Sant Gadge Maharaj was a 19th century social reformer and a spiritual thinker, who committed himself to the cause of social integration, and took strident efforts to combat the scourge of untouchability.

There is global recognition today for the distinctive spiritual ethos that envelops the Indian subcontinent. A panoply of values are nourished by the diverse traditions and cultures that have been prevailing since time immemorial. The word ‘spiritual’ is extremely complex and merely confining it to the functioning of the spirit would be doing gross injustice to its layered meaning. While in today’s day and age, scholarship tends to abhor personality driven narratives, one must remember that India’s evolution as a civilisation owes largely to its continuing knowledge traditions. Seers and saints have been carriers of this wisdom, and our sustenance as a civilisation has a lot to do with such ideas that have made themselves relevant across contexts. A lot of these saints have ‘lived’ the knowledge they preach, and that is exactly the reason they deserve to be honoured.

One such forgotten luminary is Sant Gadge Maharaj. Born as Debuji Zhingraji Janorkar in Amravati, Maharashtra in 1876, he received his name ‘Gadge’ by virtue of carrying a broken piece of earthen pot (called Gadge in Marathi) on his head wherever he travelled. For the records, he remained uneducated, but few could doubt his immaculate knowledge about society. Gadge Maharaj was a religious person in the truest sense possible, as he saw God in the poor masses of the country.

Gadge Maharaj's vision and ideas

For him, true religion meant selflessly serving this impoverished segment of society that found it hard to fulfil even basic needs. He was staunchly opposed to blind faith, as well as the regressive practice of untouchability.

He delivered his message in two ways: by propagating it through ‘kirtans’, and more significantly by travelling across the country to make a tangible difference. In his kirtans, he recited the dohas of Kabir, and invoked Sant Jnaneshwar and Tukaram who in the medieval age had presented a syncretic vision for society.

As it should be for a true saint, Sant Gadge Maharaj lived a frugal life, and travelled only with bare necessities. He focussed a lot on cleanliness and hygiene, and filth in the slums absolutely rankled him. His work in interiors of Maharashtra, especially in areas dominated by Dalits, is noteworthy.

From his childhood, Sant Gadge Maharaj raised his voice against the ruthless killing of animals for consumption or otherwise. He always maintained a high degree of respect for animals, and did not seek to treat them any differently as he would a human being. The killing of cows particularly incensed him, and in order to protect this most sacred of creatures, he opened gaushalas in Vidarbha.

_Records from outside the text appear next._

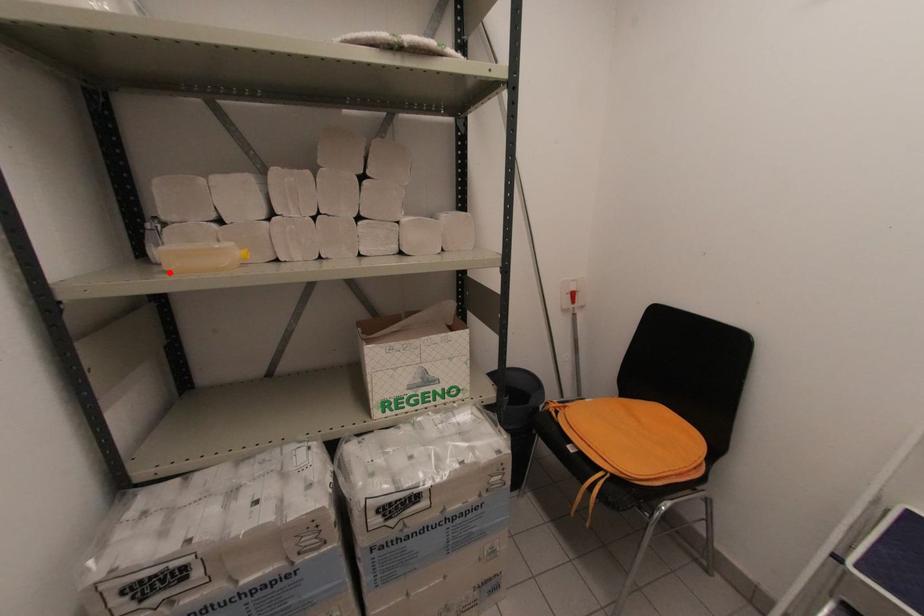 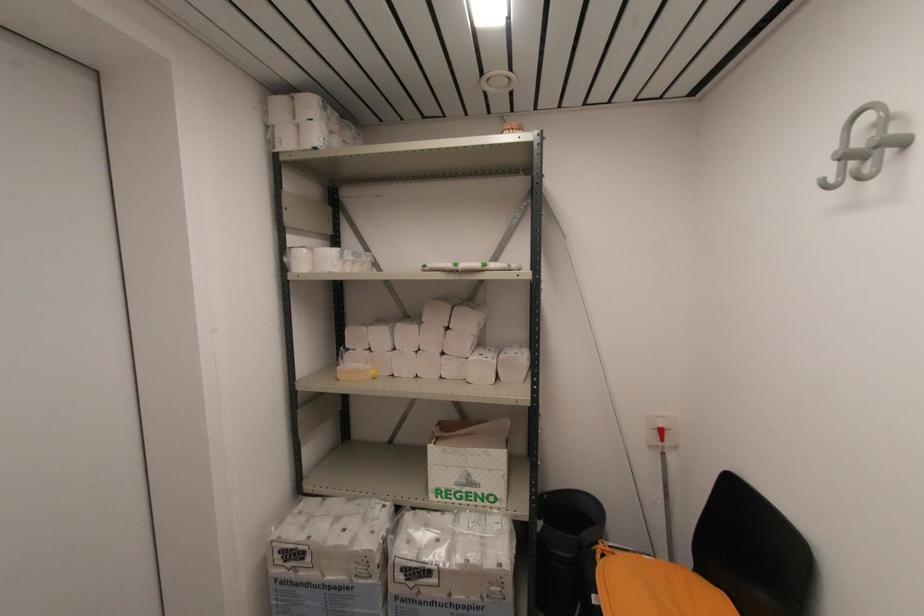 Where in the second image is the point corresponding to the highlighted location from the first image?

(339, 381) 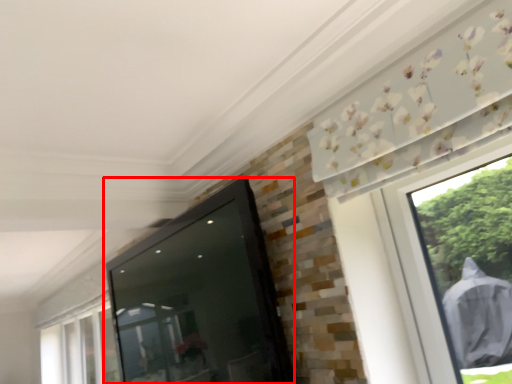 Question: Observing the image, what is the correct spatial positioning of screen door (annotated by the red box) in reference to window?

Choices:
 (A) right
 (B) left

Answer: (A) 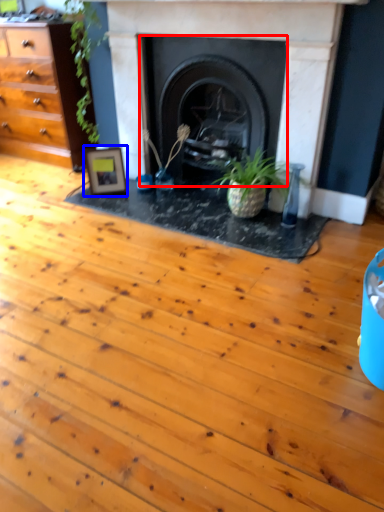 Question: Which object is further to the camera taking this photo, fireplace (highlighted by a red box) or picture frame (highlighted by a blue box)?

Choices:
 (A) fireplace
 (B) picture frame

Answer: (B) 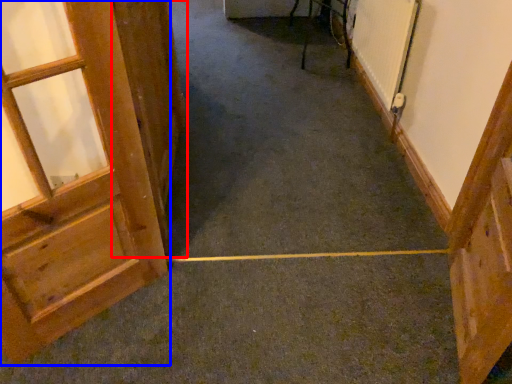 Question: Which of the following is the farthest to the observer, door (highlighted by a red box) or door (highlighted by a blue box)?

Choices:
 (A) door
 (B) door

Answer: (A) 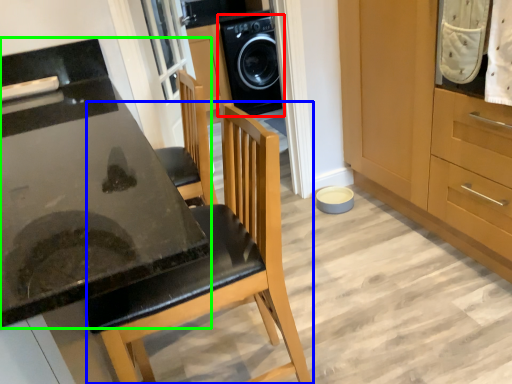 Question: Which is nearer to the home appliance (highlighted by a red box)? chair (highlighted by a blue box) or countertop (highlighted by a green box).

Choices:
 (A) chair
 (B) countertop

Answer: (B) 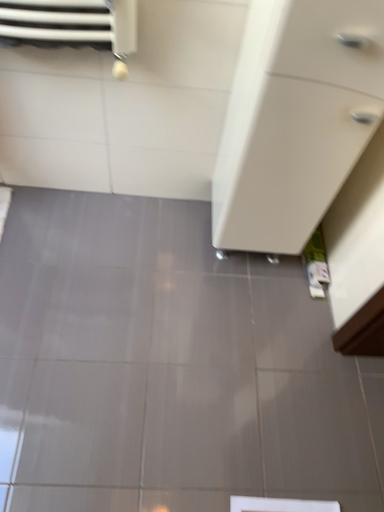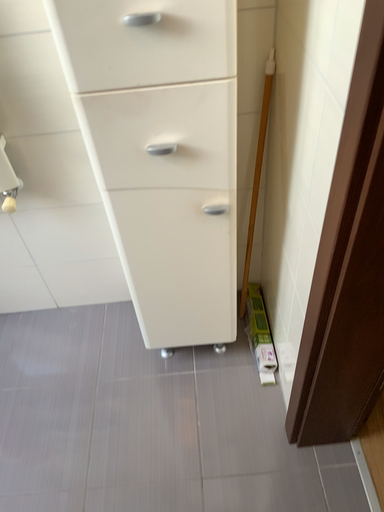 Question: Which way did the camera rotate in the video?

Choices:
 (A) rotated right
 (B) rotated left

Answer: (B) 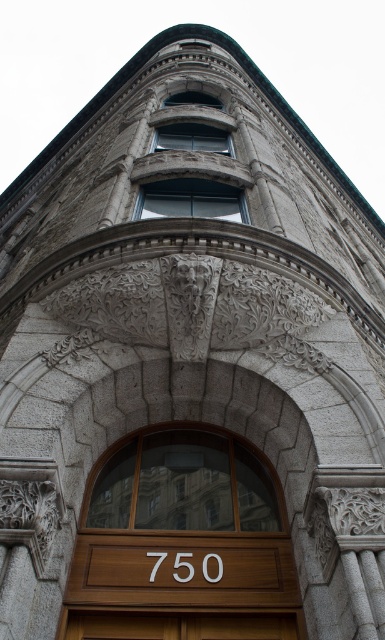 Can you confirm if wooden door at center is shorter than brown wooden door at center?

No.

Does wooden door at center come in front of brown wooden door at center?

Yes, wooden door at center is in front of brown wooden door at center.

Does point (217, 461) lie in front of point (147, 628)?

No, it is behind (147, 628).

Where is `wooden door at center`? The height and width of the screenshot is (640, 385). wooden door at center is located at coordinates (182, 544).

Many people generously donated for such noble causes, and Gadge Maharaj used all funds to construct houses and sanitise areas inhabited by the lower castes.[ref]

 

Association with Dr. BR Ambedkar

Gadge Maharaj is also known for his association with Dr. B.R Ambedkar, who himself made stellar contributions towards the upliftment of the lower castes. Both of them shared a very special bond, and met often to discuss social and political issues of significance. Ambedkar also reportedly claimed that Gadge Maharaj was the greatest servant of the people after Jyotiba Phule.

All-in-all, Sant Gadge Maharaj was a humanist and a deeply spiritual person. He relieved himself from familial responsibilities at an early age and committed himself towards the service of society. Social service for him was clearly a method to integrate the downtrodden sections of society with the mainstream.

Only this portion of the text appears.